Comparisons of patient groups
The results of using Wilks’ Λ [14] to determine the probability that male and female samples were drawn from the same distribution show that only the heights for both groups of patients and the mass of the piritramide patients have been drawn from different populations (at 5 % significance level). Mass and BMI of hydromorphone patients and height of piritramide patients are log-normally distributed in all three cases (males and females combined, males separately and females separately). All other physical parameters have several ML distributions. Table 2 shows that, in effect, both groups are homogeneous with respect to sexual differences, except for height. We conclude, therefore, that we need not differentiate the effectiveness of the administered drugs by sex (given this sample size-further elaborations are in the Discussion section).
Distributions of registered pain levels
The transition pain level, where the likelihood of the Beta1 distribution equals the likelihood of the Beta2 distribution is 4.56 for the hydromorphone group and 3.33 for the piritramide group (Table 3). We observed that the distribution with ML pain levels below transition is much sharper (implying hardly any spread in pain level registrations) in the piritramide group than in the hydromorphone group. Figure 1 shows the ML distribution of pain levels above threshold for the hydromorphone group and the piritramide group. In both, the ML distribution is a mixture distribution; each is a sum of two Beta distributions. The likelihood ratios (70 thousand and 34 million for the hydromorphone and the piritramide groups, respectively; Table 3) emphasize the need to use ML analyses (rather than compare sample averages, say). In both groups, we observed that the assumption of one single (as opposed to a mixture) distribution is unsupportable. Hence, estimating the expectation value 𝔼 by calculating the sample average would lead to fallacious conclusions.
Pain levels and analgesic effect
Hydromorphone group (group A; Figure 2a): very few pain registrations are above transition (nine only; 15.0 %; Table 3) and only once is there one single pain registration (at Noon on Day 0). The ML pain levels cluster in the interval 3.0–4.0; only one ML pain level and one single pain registration are above transition. There are no pain registrations above threshold at time slots 14- 16 indicating that patients receiving hydromorphone registered no pain after Noon on Day 3.
Piritramide group (group B; Figure 2b): 50 % of pain levels are above threshold (22; Table 3). Single pain registrations above threshold occurred six times: at time slots 3, 4, 11, 13, 15, and 16 (and two of these at time slots 3, 15 and 16 were above transition).
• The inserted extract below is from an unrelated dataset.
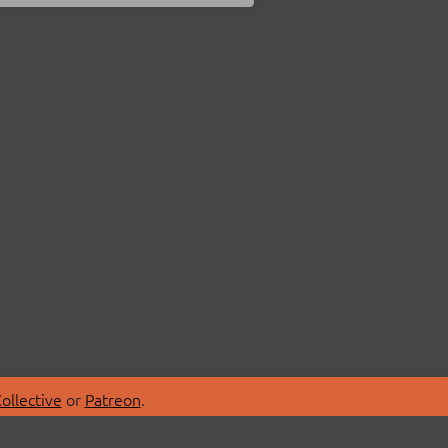
ollective
or
Patreon
.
There is no clustering of ML pain levels; five are above threshold. Multiple pain registrations above threshold cluster in the time slots 5–10 and a further clustering at time slot 14 (Noon on Day 3, where the ML is slightly below transition). Only in time slot 12 (Midnight between Day 2 and Day 3) did no patient receiving piritramide register a pain level above threshold. Twice, at time slots 2 and 13 (Noon on Day 0 and Day 3) were registered pain levels above threshold equal (namely: two at pain level 5.0 and 3.0 respectively). The probability that the pain levels of the hydromorphone group and the piritramide group have been drawn from the same population is 0.13% inferring that the pain levels above threshold registered by the patients in the two groups are significantly differently distributed and therefore the analgesic activity of the two drugs significantly differs. A very large fraction of pain levels registered by the piritramide group spikes at less than 3.0, but there is a considerably ‘fat’ tail beyond pain level 3.5 (Figure 3). The pdf-curve for the pain levels of the hydromorphone group is much broader about the maximum (around pain level 3.3), but the tail decreases to zero much more rapidly. For the value shown as an example in the graph in Figure 3 (ξcut), the probability of having registered pain levels less than this value is 58.9 % for the piritramide group and 78.5 % for the hydromorphone group. This implies that it is much less probable that higher pain levels will be registered by the hydromorphone patients.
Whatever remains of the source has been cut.